[[ RECORD EXTRACTS open ]]

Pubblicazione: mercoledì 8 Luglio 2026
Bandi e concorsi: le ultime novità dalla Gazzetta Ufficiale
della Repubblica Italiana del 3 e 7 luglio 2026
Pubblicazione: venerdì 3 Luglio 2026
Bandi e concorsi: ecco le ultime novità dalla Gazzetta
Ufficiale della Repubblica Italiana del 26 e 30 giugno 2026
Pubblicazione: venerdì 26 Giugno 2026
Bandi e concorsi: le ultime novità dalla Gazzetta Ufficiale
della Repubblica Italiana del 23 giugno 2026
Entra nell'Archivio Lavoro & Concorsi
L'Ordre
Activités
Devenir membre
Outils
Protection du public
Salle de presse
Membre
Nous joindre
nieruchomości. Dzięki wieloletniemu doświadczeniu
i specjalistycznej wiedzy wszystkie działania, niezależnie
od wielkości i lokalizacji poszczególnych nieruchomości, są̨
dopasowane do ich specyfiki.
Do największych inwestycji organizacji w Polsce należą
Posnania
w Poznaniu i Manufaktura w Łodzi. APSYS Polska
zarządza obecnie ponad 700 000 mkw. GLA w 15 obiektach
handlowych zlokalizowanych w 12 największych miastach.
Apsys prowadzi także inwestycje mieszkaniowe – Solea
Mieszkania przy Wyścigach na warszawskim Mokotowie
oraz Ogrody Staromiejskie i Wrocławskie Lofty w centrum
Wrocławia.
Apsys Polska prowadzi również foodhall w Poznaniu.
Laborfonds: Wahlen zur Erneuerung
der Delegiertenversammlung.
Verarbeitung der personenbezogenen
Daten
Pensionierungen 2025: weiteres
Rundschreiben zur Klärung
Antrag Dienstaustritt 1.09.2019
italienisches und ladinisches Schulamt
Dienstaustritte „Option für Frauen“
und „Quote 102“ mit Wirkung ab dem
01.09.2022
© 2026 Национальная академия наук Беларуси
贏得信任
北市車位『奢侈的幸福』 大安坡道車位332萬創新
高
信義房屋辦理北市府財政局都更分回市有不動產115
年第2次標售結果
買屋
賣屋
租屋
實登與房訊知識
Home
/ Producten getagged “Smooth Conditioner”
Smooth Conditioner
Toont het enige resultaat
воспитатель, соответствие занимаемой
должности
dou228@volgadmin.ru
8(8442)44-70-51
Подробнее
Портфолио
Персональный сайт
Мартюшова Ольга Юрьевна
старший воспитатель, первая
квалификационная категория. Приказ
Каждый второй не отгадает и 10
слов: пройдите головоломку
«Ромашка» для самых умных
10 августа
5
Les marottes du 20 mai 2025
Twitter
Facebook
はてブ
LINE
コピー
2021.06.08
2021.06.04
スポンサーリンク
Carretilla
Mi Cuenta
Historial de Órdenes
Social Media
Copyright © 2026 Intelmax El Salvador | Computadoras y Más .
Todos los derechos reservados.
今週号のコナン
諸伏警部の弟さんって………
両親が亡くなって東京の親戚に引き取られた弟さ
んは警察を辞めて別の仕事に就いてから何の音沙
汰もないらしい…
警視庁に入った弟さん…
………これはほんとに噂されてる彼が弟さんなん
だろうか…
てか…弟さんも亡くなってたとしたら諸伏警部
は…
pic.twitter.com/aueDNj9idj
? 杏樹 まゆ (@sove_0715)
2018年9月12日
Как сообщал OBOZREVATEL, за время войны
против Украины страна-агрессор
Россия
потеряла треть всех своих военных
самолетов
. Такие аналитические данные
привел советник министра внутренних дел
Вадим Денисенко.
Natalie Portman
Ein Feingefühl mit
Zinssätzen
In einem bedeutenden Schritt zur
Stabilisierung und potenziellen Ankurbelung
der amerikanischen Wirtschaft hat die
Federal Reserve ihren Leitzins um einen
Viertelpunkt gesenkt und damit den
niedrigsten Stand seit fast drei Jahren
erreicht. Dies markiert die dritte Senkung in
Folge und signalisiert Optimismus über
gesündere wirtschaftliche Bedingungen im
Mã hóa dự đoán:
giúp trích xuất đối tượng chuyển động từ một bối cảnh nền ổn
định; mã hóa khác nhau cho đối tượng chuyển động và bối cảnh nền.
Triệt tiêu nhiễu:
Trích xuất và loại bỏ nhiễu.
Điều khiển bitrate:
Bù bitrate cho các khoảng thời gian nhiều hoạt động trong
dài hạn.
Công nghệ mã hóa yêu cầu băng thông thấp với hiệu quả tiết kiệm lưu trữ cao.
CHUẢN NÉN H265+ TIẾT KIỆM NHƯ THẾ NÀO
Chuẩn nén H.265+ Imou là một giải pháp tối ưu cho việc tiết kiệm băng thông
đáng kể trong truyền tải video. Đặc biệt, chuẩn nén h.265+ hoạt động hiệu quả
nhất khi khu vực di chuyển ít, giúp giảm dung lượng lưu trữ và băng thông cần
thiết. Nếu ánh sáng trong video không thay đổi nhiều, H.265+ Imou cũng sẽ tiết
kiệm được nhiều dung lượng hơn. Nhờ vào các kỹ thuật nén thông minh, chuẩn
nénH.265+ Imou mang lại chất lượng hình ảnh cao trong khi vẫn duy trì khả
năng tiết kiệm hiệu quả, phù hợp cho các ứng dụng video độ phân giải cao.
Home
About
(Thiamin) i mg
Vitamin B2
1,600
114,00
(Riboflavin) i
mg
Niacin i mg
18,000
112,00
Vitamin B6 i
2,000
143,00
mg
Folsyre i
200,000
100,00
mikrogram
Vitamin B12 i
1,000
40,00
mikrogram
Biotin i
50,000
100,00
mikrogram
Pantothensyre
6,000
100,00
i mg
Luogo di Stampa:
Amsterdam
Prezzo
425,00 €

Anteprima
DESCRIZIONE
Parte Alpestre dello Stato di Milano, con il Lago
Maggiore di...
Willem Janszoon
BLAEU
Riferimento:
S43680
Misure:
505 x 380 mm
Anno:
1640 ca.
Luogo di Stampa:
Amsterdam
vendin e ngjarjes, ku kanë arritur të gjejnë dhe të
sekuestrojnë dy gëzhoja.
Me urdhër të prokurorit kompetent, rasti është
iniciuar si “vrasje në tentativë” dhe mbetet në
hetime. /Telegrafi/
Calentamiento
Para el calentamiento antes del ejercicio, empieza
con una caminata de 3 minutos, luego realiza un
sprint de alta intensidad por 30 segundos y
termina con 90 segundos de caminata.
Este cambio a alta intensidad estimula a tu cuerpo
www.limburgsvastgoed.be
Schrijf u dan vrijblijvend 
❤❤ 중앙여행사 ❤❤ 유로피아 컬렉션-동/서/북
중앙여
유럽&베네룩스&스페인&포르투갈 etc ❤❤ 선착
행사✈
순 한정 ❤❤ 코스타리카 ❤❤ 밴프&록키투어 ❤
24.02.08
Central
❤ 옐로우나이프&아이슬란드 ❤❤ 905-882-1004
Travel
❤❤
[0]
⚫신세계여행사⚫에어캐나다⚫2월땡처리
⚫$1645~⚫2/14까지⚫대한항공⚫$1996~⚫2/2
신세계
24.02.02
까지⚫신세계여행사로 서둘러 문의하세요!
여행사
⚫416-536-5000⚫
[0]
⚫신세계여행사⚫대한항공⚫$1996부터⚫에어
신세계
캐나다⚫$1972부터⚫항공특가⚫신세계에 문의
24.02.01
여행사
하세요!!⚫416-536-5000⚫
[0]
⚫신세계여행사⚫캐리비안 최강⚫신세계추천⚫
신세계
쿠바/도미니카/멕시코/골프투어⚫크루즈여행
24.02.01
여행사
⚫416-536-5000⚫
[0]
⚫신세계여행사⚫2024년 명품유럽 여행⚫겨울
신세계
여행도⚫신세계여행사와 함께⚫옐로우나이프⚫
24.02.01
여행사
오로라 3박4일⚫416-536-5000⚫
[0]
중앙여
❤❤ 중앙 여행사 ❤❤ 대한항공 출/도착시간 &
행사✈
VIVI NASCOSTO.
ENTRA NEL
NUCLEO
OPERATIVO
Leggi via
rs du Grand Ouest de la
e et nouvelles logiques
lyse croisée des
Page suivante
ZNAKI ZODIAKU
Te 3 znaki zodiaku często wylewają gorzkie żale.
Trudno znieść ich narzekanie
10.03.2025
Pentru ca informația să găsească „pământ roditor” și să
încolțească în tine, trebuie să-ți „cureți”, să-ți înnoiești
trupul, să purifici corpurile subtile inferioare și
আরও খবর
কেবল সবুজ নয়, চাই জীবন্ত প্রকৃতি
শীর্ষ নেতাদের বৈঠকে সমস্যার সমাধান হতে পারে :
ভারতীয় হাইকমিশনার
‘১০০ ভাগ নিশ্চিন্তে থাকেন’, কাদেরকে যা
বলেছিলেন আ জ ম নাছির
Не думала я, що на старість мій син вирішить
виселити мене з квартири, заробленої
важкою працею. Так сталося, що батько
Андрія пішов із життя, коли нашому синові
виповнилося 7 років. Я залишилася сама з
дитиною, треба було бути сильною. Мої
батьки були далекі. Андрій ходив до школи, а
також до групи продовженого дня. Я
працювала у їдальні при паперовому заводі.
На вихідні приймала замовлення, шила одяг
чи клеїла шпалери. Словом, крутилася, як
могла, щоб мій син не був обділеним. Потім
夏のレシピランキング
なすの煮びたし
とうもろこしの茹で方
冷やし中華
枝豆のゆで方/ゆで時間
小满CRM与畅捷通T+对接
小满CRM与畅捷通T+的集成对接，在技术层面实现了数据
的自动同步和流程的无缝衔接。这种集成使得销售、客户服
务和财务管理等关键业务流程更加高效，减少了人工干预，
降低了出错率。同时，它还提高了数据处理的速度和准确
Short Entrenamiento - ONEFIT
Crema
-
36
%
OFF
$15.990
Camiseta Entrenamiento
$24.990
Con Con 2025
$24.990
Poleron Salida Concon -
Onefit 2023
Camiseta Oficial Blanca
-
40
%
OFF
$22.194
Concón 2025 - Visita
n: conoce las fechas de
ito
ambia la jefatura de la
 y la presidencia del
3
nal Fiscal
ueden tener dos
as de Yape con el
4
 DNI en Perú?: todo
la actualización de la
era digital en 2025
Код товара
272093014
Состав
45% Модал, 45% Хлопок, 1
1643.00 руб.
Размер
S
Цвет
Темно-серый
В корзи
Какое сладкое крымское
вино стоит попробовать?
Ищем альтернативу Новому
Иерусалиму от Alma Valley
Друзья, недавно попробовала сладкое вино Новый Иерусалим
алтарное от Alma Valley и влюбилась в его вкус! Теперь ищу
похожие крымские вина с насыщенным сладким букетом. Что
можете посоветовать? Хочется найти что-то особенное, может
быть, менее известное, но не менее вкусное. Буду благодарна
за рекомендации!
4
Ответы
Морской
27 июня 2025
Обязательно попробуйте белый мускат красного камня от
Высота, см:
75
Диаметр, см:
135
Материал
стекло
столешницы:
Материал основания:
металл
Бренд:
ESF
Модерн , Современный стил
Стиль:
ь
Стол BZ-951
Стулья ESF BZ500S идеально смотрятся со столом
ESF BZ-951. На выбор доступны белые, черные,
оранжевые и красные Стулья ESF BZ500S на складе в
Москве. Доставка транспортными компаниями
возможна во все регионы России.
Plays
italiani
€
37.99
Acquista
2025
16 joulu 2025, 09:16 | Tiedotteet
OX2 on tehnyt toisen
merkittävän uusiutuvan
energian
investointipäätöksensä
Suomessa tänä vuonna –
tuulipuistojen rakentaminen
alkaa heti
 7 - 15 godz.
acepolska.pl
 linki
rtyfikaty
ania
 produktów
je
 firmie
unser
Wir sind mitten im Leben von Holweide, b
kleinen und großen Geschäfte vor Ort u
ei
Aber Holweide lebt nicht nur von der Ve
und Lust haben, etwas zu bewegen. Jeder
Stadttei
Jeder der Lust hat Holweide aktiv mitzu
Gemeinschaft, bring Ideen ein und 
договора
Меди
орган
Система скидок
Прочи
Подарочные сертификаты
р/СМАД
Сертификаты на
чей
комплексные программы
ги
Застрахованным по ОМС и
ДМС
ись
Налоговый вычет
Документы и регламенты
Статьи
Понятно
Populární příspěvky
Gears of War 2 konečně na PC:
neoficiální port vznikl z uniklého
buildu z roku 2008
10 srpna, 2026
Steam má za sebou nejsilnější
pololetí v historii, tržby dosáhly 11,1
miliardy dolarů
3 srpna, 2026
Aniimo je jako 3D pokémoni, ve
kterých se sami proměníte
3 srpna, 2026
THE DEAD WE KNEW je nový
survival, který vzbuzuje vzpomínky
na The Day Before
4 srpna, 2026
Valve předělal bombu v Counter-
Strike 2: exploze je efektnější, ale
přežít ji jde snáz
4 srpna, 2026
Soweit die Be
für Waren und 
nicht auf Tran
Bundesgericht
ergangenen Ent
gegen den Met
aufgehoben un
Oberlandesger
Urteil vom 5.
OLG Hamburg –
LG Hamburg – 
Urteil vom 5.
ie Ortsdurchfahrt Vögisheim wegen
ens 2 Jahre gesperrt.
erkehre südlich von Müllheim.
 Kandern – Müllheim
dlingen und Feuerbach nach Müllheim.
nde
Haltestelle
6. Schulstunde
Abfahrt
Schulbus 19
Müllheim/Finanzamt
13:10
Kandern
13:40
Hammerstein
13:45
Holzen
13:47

[[ RECORD EXTRACTS closed ]]

BRIEF — Write down exactly the span of lines above from the one containing "Toont het enige resultaat" to the one containing "んは警察を辞めて別の仕事に就いてから何の音沙", both ends included.

ANSWER BOX —
Toont het enige resultaat
воспитатель, соответствие занимаемой
должности
dou228@volgadmin.ru
8(8442)44-70-51
Подробнее
Портфолио
Персональный сайт
Мартюшова Ольга Юрьевна
старший воспитатель, первая
квалификационная категория. Приказ
Каждый второй не отгадает и 10
слов: пройдите головоломку
«Ромашка» для самых умных
10 августа
5
Les marottes du 20 mai 2025
Twitter
Facebook
はてブ
LINE
コピー
2021.06.08
2021.06.04
スポンサーリンク
Carretilla
Mi Cuenta
Historial de Órdenes
Social Media
Copyright © 2026 Intelmax El Salvador | Computadoras y Más .
Todos los derechos reservados.
今週号のコナン
諸伏警部の弟さんって………
両親が亡くなって東京の親戚に引き取られた弟さ
んは警察を辞めて別の仕事に就いてから何の音沙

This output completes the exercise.